Haziran 27, 2025

Yapay Zeka ve Türkçenin Geleceği Sempozyumu Anadolu Üniversitesi’nde Gerçekleştirildi

Anadolu Üniversitesi'nde düzenlenen sempozyumda, yapay zekanın Türk dili ve kültürü üzerindeki etkileri ele alındı. Türk Dil Kurumu Başkanı Prof. Dr. Osman Mert ve Anadolu Üniversitesi Rektörü Prof. Dr. Yusuf Adıgüzel, yapay zekanın diller üzerinde yarattığı değişikliklere ve Türkiye'nin teknolojik gelişmelerine değindi.

Anadolu Üniversitesi ev sahipliğinde “Yapay Zeka ve Türkçenin Geleceği Kültür, Kimlik ve Dilin Dönüşümü Sempozyumu” düzenlendi.

Anadolu Üniversitesi Yunus Emre Yerleşkesi’ndeki Öğrenci Merkezi Nasreddin Hoca Salonu’nda düzenlenen sempozyumda yapay zekanın Türk dili ve kültürü üzerindeki etkileri değerlendirildi.

Türk Dil Kurumu Başkanı Prof. Dr. Osman Mert, sempozyumun açılışında yaptığı konuşmada, geçmişte dili ve kültürü şekillendiren sınırlı sayıda kavramın olduğunu söyledi.

Coğrafya, inanç ve kültürel temasların geçmişte dili şekillendirdiğinin altını çizen Mert, “Sanayi Devrimi’nden sonra bir kırılma noktası yaşandı ve artık günümüzde bilgi birikimi dünyada 8 ila 10 yılda ikiye katlanıyor. Bilgi birikiminin 10 yılda ikiye katlandığı dünyada, bu hıza ayak uydurabilmek oldukça önemli. Bunu hep birlikte başaracağız.” dedi.

Prof. Dr. Mert, dünyada çoğu kültürün yapay zekanın nesnesi olduğunu dile getirerek, “Yapay zekadan etkilenmeyen bir kültür ya da dil yok. Bütün dünya dillerinde benzer durumlar var. Yapay zekayı üretenler de var, biz de ürettik. Aynı bilgi birikimine biz de sahibiz. Şu an ChatGPT’nin Türkçesini ASELSAN yaptı, HAVELSAN yaptı, TÜBİTAK yaptı, T3 Vakfı yaptı.” ifadesini kullandı.
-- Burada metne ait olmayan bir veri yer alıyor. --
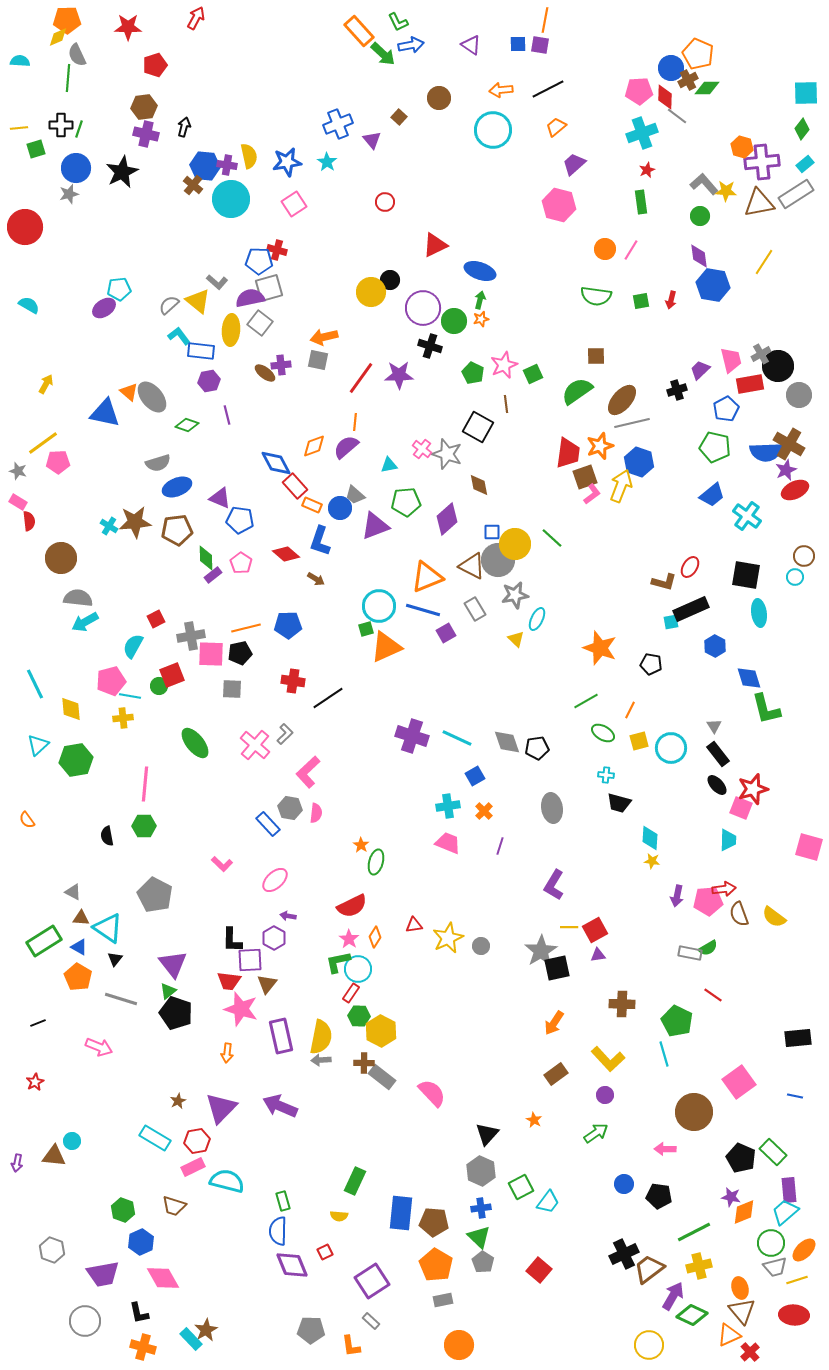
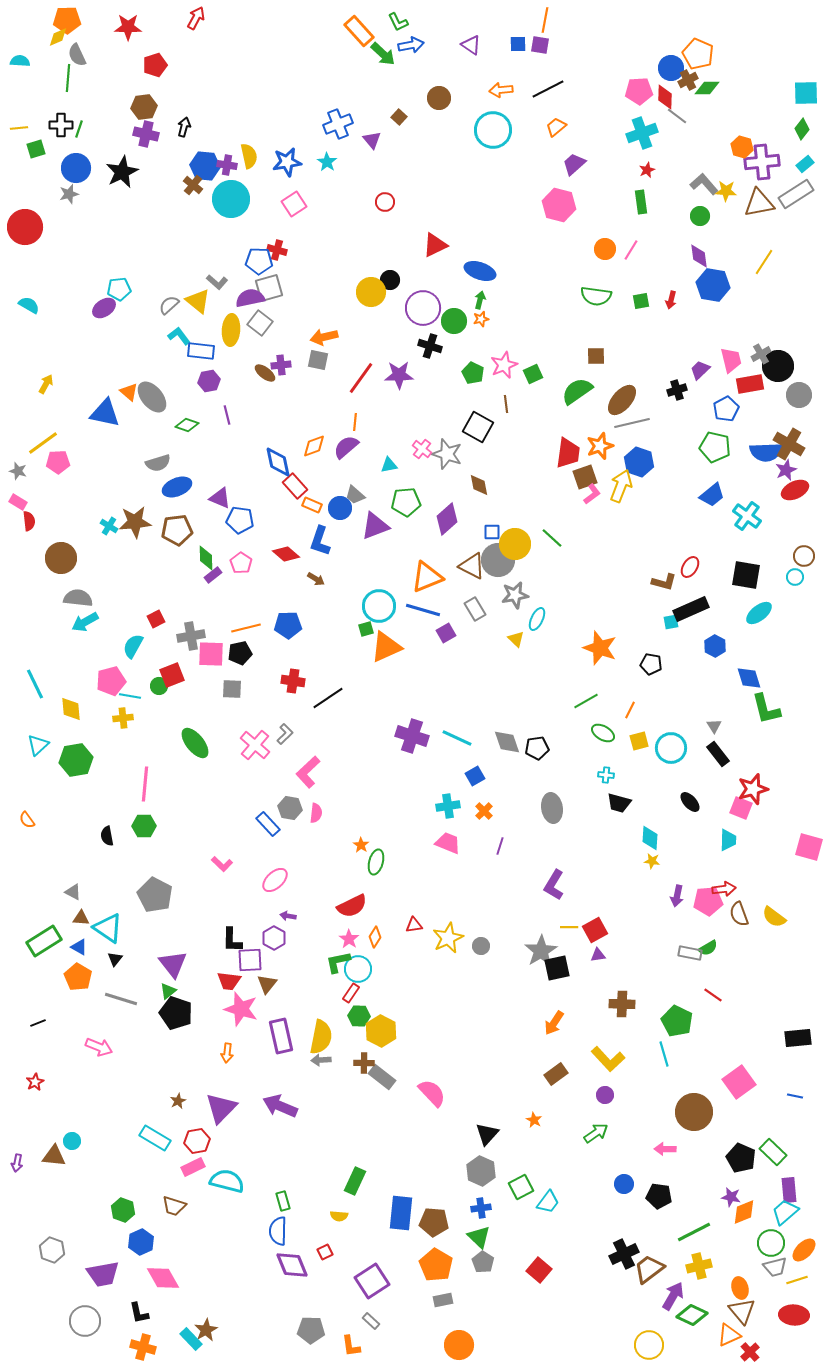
blue diamond at (276, 463): moved 2 px right, 1 px up; rotated 16 degrees clockwise
cyan ellipse at (759, 613): rotated 60 degrees clockwise
black ellipse at (717, 785): moved 27 px left, 17 px down
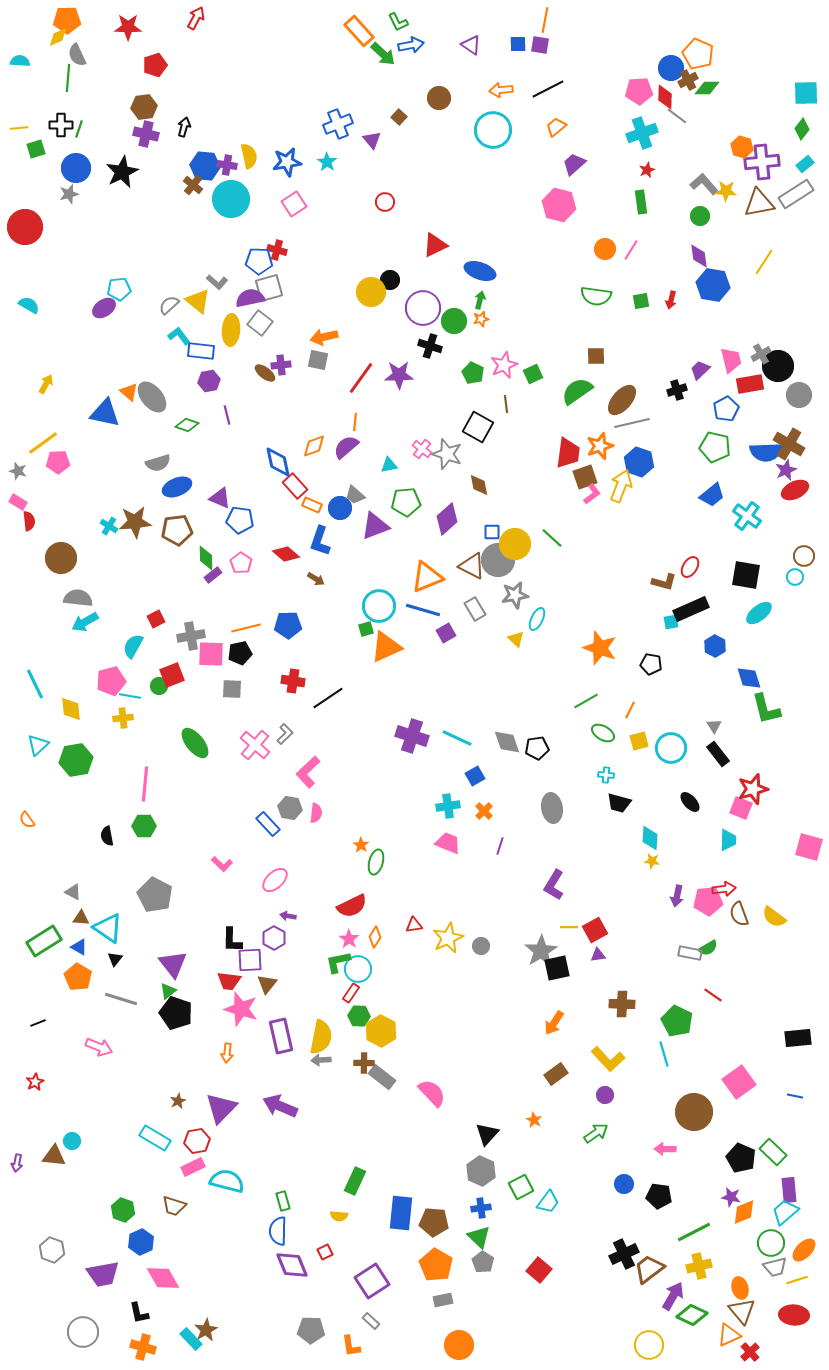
gray circle at (85, 1321): moved 2 px left, 11 px down
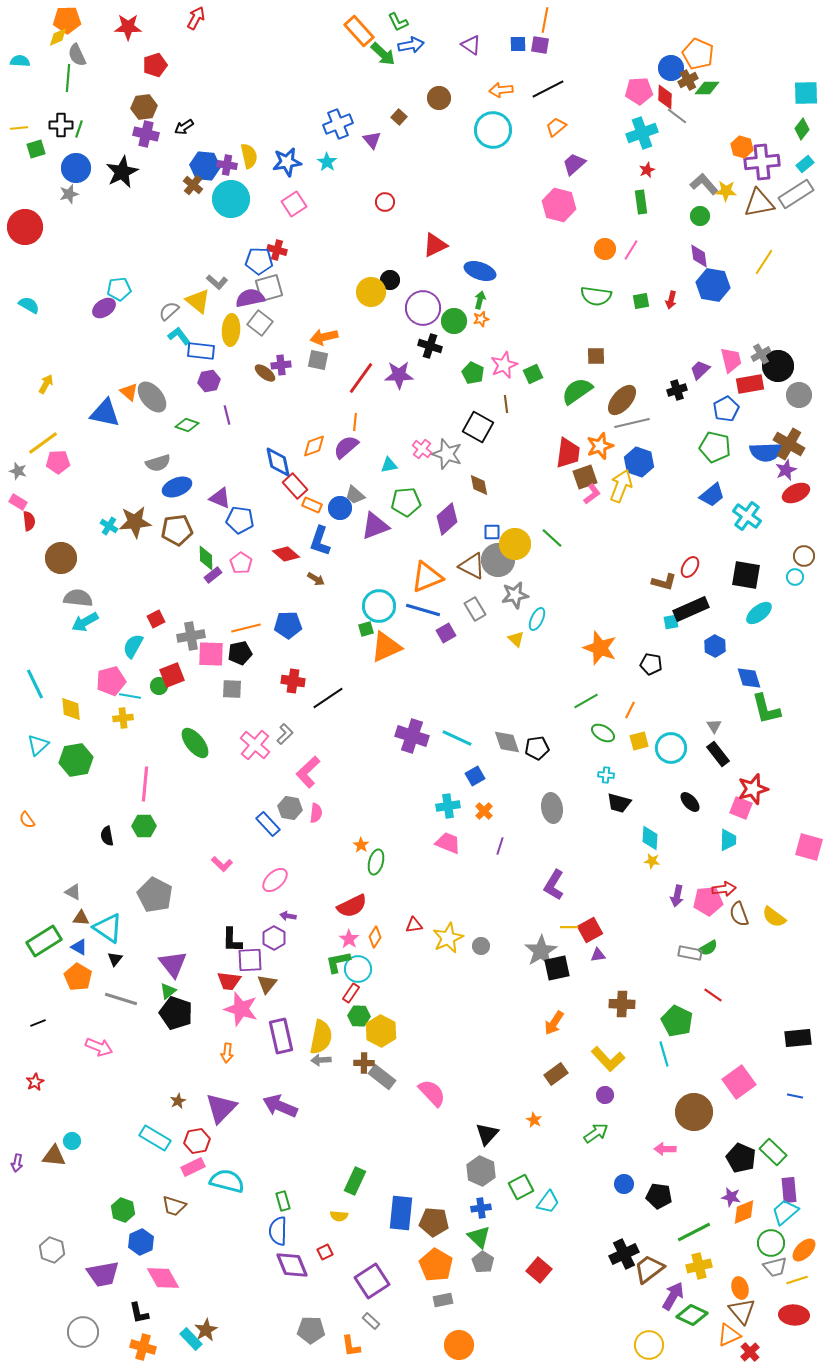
black arrow at (184, 127): rotated 138 degrees counterclockwise
gray semicircle at (169, 305): moved 6 px down
red ellipse at (795, 490): moved 1 px right, 3 px down
red square at (595, 930): moved 5 px left
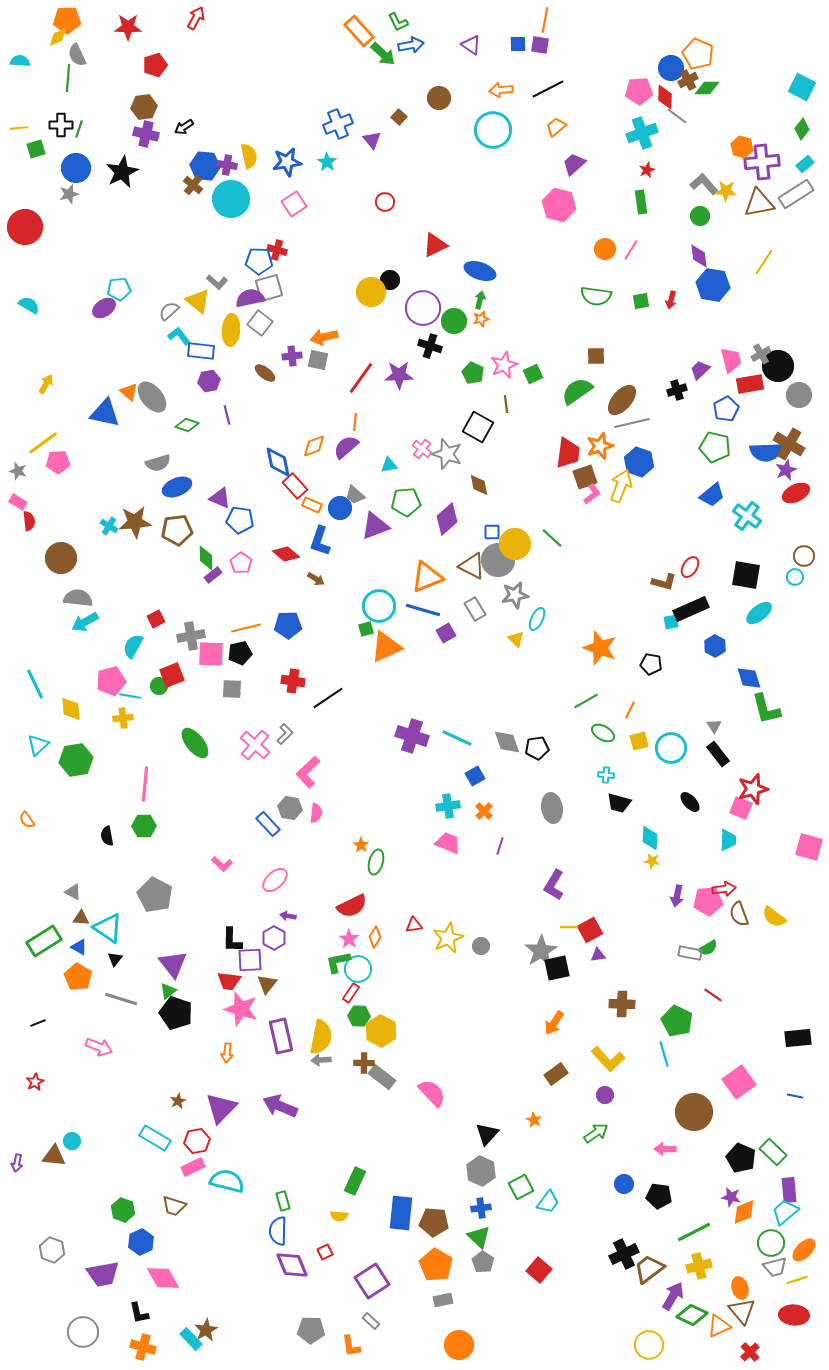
cyan square at (806, 93): moved 4 px left, 6 px up; rotated 28 degrees clockwise
purple cross at (281, 365): moved 11 px right, 9 px up
orange triangle at (729, 1335): moved 10 px left, 9 px up
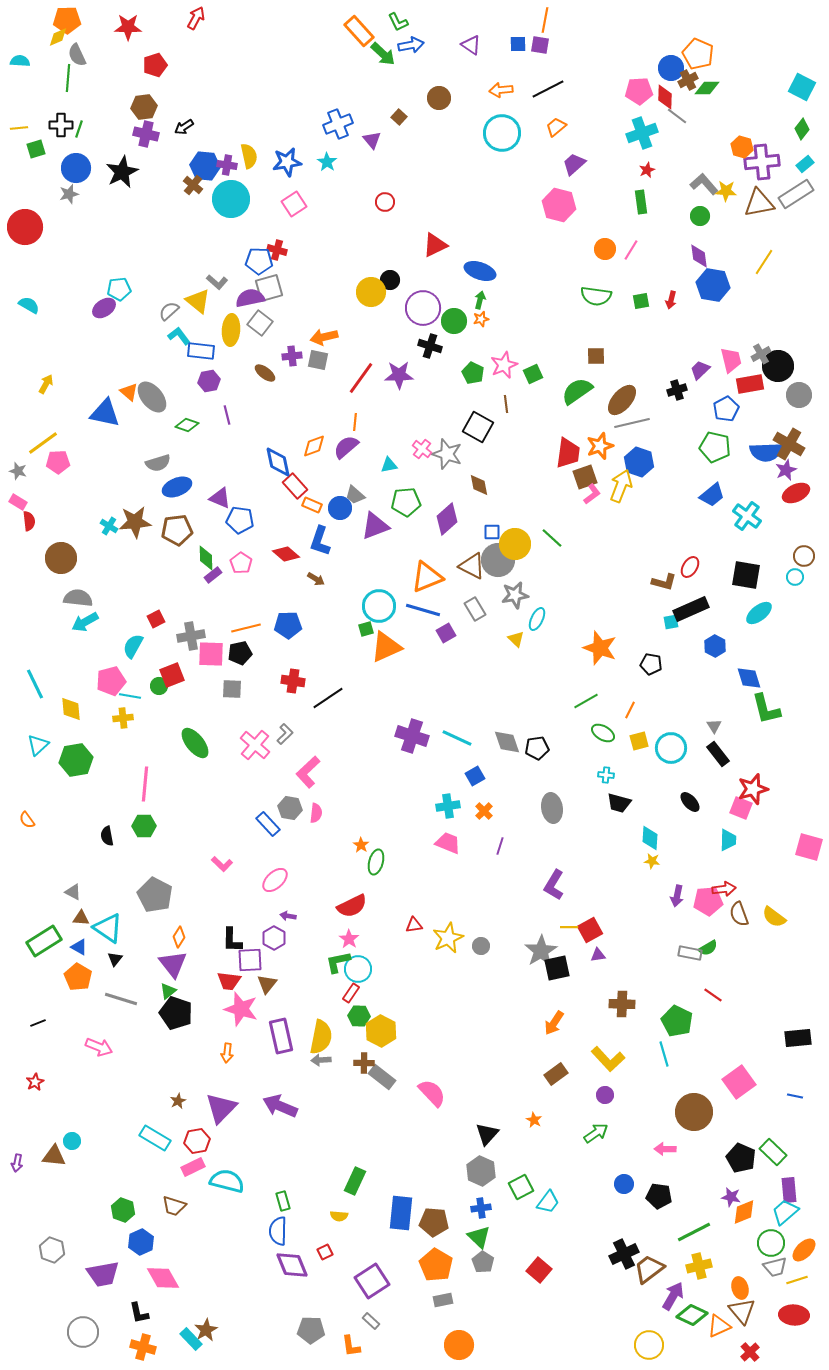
cyan circle at (493, 130): moved 9 px right, 3 px down
orange diamond at (375, 937): moved 196 px left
Türkiye‘nin savunma sanayisinde fevkalade durumda olunduğunu kaydeden Mert, “İHA ve SİHA üretiminde teknolojide dünyada ilk 3’teyiz. Bunun bir sonraki adımı büyük dil modelidir.” diye konuştu.

Anadolu Üniversitesi Rektörü Prof. Dr. Yusuf Adıgüzel de 1000 yıl önce Anadolu’da yaşayanlarla şimdiki nesil arasında derin bağ olduğunu söyledi.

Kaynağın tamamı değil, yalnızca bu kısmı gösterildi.